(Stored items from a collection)
----
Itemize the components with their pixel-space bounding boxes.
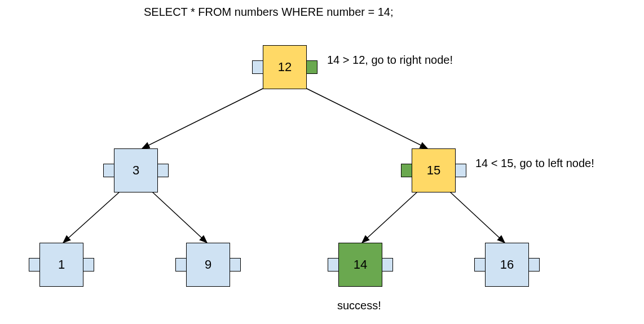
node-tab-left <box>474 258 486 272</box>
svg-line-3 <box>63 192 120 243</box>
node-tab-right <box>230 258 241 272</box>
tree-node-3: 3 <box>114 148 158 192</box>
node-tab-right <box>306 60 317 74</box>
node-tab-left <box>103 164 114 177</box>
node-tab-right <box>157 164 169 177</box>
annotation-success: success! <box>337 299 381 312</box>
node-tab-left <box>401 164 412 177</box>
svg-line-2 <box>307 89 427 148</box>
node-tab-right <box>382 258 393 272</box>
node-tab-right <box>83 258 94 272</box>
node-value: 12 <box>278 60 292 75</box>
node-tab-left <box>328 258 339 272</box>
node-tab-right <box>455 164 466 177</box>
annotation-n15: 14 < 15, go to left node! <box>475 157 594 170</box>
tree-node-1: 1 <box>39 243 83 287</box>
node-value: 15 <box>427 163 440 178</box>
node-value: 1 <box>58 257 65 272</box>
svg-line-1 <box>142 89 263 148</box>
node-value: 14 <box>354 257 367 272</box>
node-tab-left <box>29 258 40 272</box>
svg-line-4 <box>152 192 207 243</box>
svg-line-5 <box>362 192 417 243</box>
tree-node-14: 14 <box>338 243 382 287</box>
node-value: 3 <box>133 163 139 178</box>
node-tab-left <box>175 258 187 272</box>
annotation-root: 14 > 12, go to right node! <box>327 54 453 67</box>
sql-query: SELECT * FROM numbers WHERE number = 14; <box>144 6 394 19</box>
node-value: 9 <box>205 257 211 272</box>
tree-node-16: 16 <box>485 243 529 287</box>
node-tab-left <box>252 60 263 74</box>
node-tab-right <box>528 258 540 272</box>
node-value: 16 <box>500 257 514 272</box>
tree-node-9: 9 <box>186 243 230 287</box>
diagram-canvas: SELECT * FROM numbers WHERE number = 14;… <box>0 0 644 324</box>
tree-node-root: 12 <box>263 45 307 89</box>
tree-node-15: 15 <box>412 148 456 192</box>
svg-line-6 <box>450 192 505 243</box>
----
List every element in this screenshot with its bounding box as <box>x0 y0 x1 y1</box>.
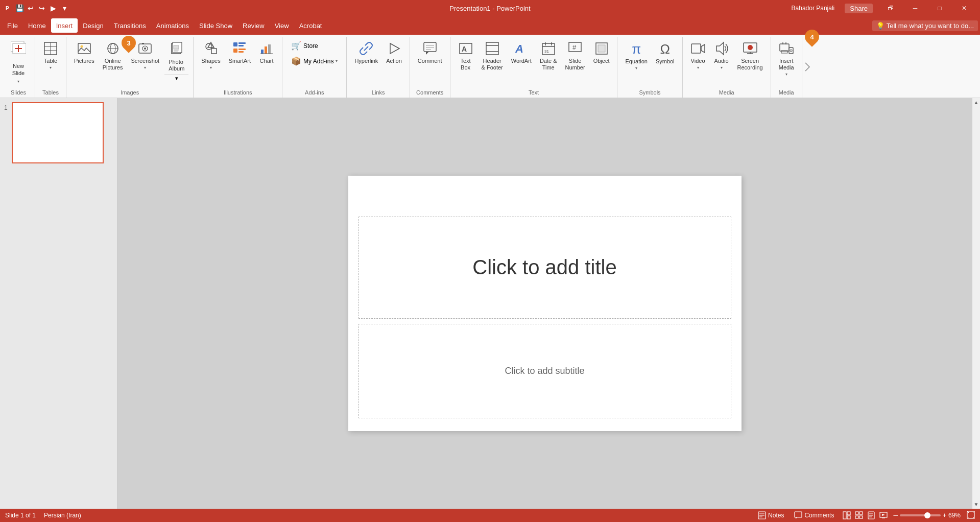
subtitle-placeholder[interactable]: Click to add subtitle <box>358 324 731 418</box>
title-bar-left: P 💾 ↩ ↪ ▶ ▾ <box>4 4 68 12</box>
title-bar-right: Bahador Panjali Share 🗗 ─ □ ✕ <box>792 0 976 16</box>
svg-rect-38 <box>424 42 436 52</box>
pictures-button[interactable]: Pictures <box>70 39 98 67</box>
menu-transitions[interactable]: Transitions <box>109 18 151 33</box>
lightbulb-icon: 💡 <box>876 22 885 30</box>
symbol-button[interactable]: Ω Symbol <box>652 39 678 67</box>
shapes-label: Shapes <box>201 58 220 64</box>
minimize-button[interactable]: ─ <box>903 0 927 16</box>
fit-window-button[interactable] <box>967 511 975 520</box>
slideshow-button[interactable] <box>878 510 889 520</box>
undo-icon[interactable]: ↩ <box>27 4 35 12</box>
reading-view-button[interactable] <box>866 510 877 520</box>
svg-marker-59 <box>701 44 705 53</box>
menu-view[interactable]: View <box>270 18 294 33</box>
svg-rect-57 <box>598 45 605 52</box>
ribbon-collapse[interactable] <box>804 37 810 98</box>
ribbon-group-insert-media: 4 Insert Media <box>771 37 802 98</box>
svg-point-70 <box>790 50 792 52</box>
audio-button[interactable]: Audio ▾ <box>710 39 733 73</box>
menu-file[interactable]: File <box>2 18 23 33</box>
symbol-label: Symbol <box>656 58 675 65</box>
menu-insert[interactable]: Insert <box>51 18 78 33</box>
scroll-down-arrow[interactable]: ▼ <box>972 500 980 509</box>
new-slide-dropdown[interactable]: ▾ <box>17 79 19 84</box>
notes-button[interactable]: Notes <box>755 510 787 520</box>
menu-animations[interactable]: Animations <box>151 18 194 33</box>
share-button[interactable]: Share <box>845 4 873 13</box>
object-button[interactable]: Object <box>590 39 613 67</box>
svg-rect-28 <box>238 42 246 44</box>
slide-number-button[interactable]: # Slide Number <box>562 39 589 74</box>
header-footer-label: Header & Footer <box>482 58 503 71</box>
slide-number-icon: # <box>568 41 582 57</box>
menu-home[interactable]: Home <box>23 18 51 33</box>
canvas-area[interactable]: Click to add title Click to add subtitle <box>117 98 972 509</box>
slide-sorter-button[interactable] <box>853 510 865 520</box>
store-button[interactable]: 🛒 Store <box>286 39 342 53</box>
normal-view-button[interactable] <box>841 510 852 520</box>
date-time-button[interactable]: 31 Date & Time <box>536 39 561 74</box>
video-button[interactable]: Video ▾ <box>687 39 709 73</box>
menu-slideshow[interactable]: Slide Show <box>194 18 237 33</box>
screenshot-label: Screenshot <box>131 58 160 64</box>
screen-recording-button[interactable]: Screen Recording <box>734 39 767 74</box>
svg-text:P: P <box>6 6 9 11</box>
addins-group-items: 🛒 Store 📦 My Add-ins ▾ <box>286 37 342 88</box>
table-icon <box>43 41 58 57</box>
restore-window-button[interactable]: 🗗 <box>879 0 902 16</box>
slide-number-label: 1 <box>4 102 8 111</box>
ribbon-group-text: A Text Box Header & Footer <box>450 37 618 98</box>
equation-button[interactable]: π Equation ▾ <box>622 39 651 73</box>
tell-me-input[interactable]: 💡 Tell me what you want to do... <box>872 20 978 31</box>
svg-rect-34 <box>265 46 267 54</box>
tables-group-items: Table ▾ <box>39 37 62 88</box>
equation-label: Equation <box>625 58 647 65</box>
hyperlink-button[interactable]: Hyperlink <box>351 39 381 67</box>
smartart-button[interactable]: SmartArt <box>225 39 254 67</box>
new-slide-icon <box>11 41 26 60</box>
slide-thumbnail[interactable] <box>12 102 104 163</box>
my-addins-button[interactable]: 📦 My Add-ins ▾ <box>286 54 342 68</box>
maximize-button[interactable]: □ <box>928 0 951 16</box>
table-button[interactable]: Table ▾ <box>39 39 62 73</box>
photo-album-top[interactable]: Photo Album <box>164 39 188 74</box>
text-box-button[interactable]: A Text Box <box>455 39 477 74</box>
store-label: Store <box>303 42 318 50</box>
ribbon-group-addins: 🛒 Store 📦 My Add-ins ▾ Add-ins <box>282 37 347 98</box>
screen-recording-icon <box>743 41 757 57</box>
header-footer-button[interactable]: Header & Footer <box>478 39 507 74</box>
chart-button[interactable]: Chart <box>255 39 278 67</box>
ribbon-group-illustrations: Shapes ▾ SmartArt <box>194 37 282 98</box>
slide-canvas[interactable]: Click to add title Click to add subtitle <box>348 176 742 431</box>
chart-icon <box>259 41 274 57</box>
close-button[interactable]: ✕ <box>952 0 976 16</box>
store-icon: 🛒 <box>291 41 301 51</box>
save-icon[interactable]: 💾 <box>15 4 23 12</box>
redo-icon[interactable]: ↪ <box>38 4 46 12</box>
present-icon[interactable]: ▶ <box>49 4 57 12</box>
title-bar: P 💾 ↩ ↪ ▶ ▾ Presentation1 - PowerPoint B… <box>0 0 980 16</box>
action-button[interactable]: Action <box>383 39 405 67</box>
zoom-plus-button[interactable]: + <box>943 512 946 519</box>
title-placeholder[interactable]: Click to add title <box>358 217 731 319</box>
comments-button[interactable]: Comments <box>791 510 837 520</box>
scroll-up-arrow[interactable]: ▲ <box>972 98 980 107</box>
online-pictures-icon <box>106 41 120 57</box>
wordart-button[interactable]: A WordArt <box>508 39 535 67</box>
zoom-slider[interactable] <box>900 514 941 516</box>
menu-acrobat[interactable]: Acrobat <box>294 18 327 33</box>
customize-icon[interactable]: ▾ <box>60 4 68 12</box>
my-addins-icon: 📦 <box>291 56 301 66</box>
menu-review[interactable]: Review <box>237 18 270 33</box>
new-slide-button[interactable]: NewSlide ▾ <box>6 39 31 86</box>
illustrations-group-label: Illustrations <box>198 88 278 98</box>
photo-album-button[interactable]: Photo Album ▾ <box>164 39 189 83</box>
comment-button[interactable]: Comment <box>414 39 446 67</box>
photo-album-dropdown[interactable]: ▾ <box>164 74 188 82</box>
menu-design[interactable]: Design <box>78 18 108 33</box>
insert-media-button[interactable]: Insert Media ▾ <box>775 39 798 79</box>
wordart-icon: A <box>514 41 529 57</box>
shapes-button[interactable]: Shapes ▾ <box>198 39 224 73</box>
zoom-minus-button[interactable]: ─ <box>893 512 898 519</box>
----
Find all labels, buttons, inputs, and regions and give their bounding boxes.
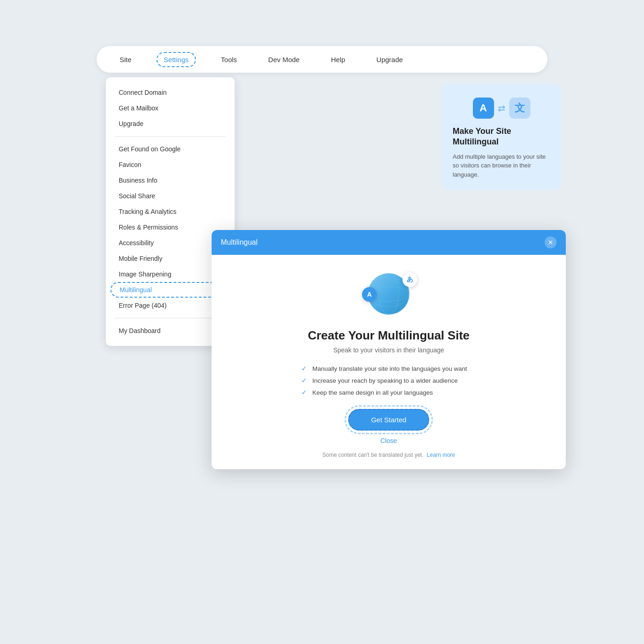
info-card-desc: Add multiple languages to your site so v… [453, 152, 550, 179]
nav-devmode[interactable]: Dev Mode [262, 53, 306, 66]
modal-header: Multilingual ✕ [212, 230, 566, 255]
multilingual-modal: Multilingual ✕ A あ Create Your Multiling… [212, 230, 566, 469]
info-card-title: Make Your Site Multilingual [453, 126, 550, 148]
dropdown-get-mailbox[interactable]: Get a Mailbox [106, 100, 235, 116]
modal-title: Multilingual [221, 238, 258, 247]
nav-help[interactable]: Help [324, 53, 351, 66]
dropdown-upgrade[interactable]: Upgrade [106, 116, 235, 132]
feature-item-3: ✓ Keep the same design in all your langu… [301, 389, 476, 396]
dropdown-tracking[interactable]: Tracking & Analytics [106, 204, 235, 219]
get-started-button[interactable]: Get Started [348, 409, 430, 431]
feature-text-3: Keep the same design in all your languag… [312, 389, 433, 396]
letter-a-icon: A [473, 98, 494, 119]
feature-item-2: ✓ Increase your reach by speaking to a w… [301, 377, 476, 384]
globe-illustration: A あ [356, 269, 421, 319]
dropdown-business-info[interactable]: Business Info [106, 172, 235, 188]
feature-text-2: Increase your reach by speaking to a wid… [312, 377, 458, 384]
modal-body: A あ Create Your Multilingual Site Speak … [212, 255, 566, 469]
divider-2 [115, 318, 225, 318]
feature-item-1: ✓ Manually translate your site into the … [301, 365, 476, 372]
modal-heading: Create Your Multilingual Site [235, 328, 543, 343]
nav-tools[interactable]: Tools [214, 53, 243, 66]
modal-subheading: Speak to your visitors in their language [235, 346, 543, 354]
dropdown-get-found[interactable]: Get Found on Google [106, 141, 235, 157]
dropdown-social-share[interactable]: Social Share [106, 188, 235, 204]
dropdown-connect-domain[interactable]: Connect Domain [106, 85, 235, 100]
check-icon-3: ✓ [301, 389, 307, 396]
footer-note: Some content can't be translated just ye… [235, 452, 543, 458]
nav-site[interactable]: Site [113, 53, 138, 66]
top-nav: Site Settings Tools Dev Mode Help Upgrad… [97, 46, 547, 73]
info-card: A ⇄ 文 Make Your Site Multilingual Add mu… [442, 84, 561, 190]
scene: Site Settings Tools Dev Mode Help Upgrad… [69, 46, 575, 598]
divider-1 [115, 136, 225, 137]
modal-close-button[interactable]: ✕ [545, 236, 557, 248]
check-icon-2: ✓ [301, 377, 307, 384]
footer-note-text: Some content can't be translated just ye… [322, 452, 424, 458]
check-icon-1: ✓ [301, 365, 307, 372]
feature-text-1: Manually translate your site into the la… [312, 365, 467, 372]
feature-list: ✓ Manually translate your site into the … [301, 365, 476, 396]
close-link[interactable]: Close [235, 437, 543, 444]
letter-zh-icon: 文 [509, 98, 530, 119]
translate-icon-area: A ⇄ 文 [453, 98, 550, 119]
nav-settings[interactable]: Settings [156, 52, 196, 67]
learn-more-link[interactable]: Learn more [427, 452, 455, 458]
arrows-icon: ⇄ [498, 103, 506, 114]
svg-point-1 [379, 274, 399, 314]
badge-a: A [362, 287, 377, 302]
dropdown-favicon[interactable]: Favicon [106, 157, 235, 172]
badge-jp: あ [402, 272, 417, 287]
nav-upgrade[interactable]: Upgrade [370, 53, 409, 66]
----
• TASK DESCRIPTION: What is needed is every line of the records that contains the word "root".

• RESPONSE TO THIS EXERCISE:
annotation-root: 14 > 12, go to right node! <box>327 54 453 67</box>
tree-node-root: 12 <box>263 45 307 89</box>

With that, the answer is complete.